Introduction to pg_stat_activity.
PostgreSQL RDBMS has a very informative built-in tools to track the state of the database. One such tool is
pg_stat_activity. This is a system view that allows to monitor the
databases processes in real time. This view is comparable to the system command
top, it is one of the first places from which database administrator can
start an investigation if some problem occurs. In this post I explain some useful examples how this view can be used to detect abnormal activity. To start, we need just some postgresql client, psql for example.
As a first step you can use an easy query:
# SELECT * FROM pg_stat_activity;
is shared among databases. pg_stat_activity
shows single line for the each database connection. There is a dedicated UNIX process for each connection. For one connection there are several attributes:
pid
— process ID which handles the connection. In the PostgreSQL terminology this process is called backend or worker.
datid, datname — ID and name of the database to which client connects.
usesysid, usename — ID and name which was used to connect.
client_addr, client_port, client_hostname
— network settings of the client, network address, port and hostname. application_name
— an arbitrary name that can be specified when client connects or a session varialble.
backend_start, xact_start, query_start, state_change
— timestamps, which indicate when the process (backend), transaction or query within a transaction has been started, and the last time the state of the process was changed.
state, waiting
— state of the process, and a flag which indicates if the process is waiting for another process.
backend_xid, backend_xmin — running transaction ID (
xid) and transaction ID (xmin
) which determines visibility scope for currently running transaction. query
— text of the query which currently runs by a worker or was recently executed in this connection.Since each line describe a single connection, we can easily find out how many client connections established to the database.

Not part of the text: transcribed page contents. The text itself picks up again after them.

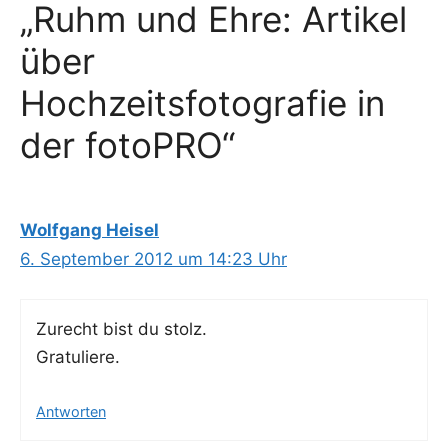
„Ruhm und Ehre: Artikel
über
Hochzeitsfotografie in
der fotoPRO“
Wolfgang Heisel
6. September 2012 um 14:23 Uhr
Zurecht bist du stolz.
Gratuliere.
Antworten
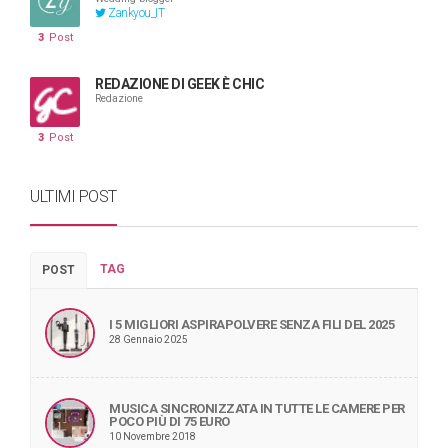
Zankyou_IT
3
Post
REDAZIONE DI GEEK È CHIC
Redazione
3
Post
ULTIMI POST
TAG
POST
I 5 MIGLIORI ASPIRAPOLVERE SENZA FILI DEL 2025
28 Gennaio 2025
MUSICA SINCRONIZZATA IN TUTTE LE CAMERE PER
POCO PIÙ DI 75 EURO
10 Novembre 2018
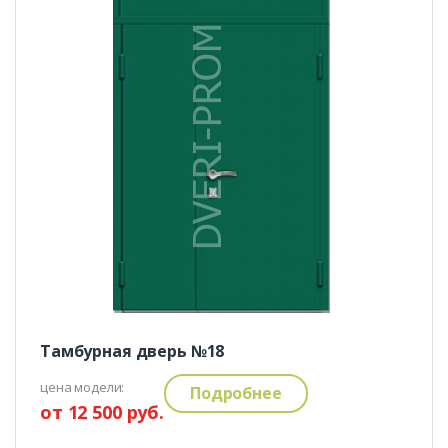
Тамбурная дверь №18
цена модели:
Подробнее
от 12 500 руб.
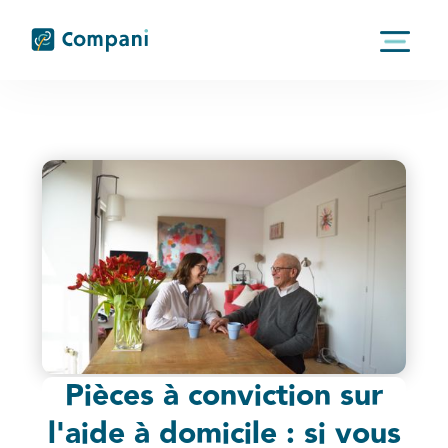
Pièces à conviction sur
l'aide à domicile : si vous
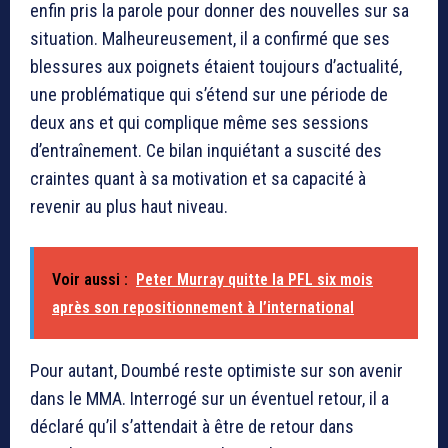
enfin pris la parole pour donner des nouvelles sur sa
situation. Malheureusement, il a confirmé que ses
blessures aux poignets étaient toujours d’actualité,
une problématique qui s’étend sur une période de
deux ans et qui complique même ses sessions
d’entraînement. Ce bilan inquiétant a suscité des
craintes quant à sa motivation et sa capacité à
revenir au plus haut niveau.
Voir aussi :
Peter Murray quitte la PFL six mois
après son repositionnement à l’international
Pour autant, Doumbé reste optimiste sur son avenir
dans le MMA. Interrogé sur un éventuel retour, il a
déclaré qu’il s’attendait à être de retour dans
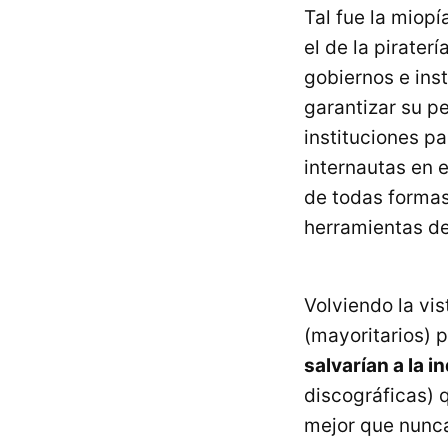
Tal fue la miopí
el de la piraterí
gobiernos e ins
garantizar su p
instituciones pa
internautas en 
de todas formas
herramientas de
Volviendo la vis
(mayoritarios)
salvarían a la i
discográficas) 
mejor que nunca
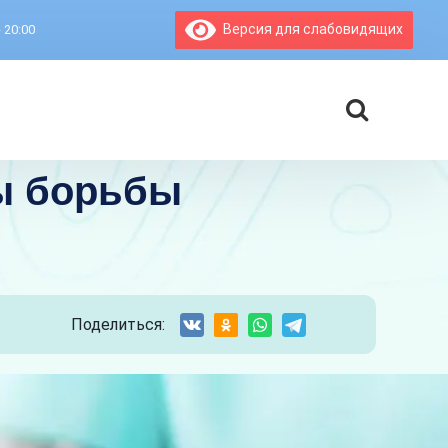
Версия для слабовидящих
- 20:00
ды борьбы
Поделиться:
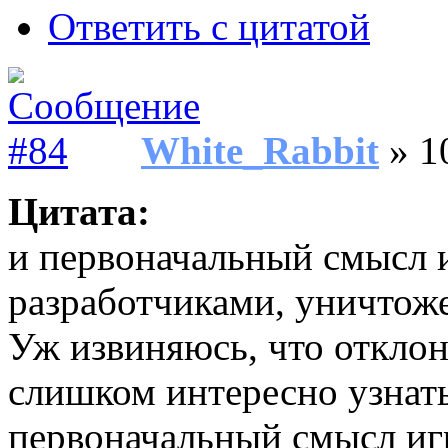
Ответить с цитатой
White_Rabbit
» 1
Цитата:
и первоначальный смысл 
разработчиками, уничтож
Уж извиняюсь, что отклон
слишком интересно узнать
первоначальный смысл иг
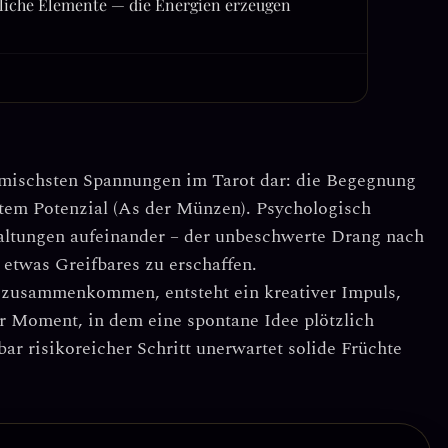
liche Elemente — die Energien erzeugen
amischsten Spannungen im Tarot dar:
die Begegnung
etem Potenzial (As der Münzen)
. Psychologisch
Haltungen aufeinander – der unbeschwerte Drang nach
 etwas Greifbares zu erschaffen.
n zusammenkommen, entsteht ein
kreativer Impuls,
der Moment, in dem eine spontane Idee plötzlich
bar risikoreicher Schritt unerwartet solide Früchte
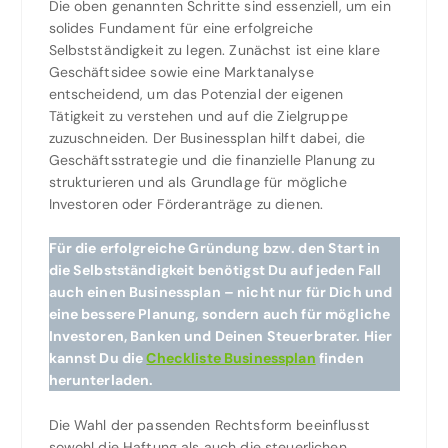
Die oben genannten Schritte sind essenziell, um ein
solides Fundament für eine erfolgreiche
Selbstständigkeit zu legen. Zunächst ist eine klare
Geschäftsidee sowie eine Marktanalyse
entscheidend, um das Potenzial der eigenen
Tätigkeit zu verstehen und auf die Zielgruppe
zuzuschneiden. Der Businessplan hilft dabei, die
Geschäftsstrategie und die finanzielle Planung zu
strukturieren und als Grundlage für mögliche
Investoren oder Förderanträge zu dienen.
Für die erfolgreiche Gründung bzw. den Start in
die Selbstständigkeit benötigst Du auf jeden Fall
auch einen Businessplan – nicht nur für Dich und
eine bessere Planung, sondern auch für mögliche
Investoren, Banken und Deinen Steuerbrater. Hier
kannst Du die
Checkliste Businessplan
finden
herunterladen.
Die Wahl der passenden Rechtsform beeinflusst
sowohl die Haftung als auch die steuerlichen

# SELECT count(*) FROM pg_stat_activity WHERE client_addr = ‘10.0.20.26’;
Of course, we can use different conditions and filter other fields, including and combining them with AND and OR.
Very important attributes are the transaction and query start time. Using the current time, we can calculate the duration of a transactions and queries. This is very useful for the long transaction detection.
# SELECT
client_addr, usename, datname,
clock_timestamp() — xact_start AS xact_age,
clock_timestamp() — query_start AS query_age,
state, query
FROM pg_stat_activity
ORDER BY coalesce(xact_start, query_start);
-[ RECORD 1 ]------------------------------------------------------- client_addr | 10.0.20.26 usename | james datname | sales_db xact_age | query_age | 12 days 05:52:09.181345 state | idle query | <query text>
As we can see in the output, we have a request which runs for 12 days. This is not an active transaction because xact_age field is empty. Using state field we can figure out the connection state — currently it’s
idle connection. Most likely James executed some query at Friday, not disconnected from the database and went on vacation for two weeks.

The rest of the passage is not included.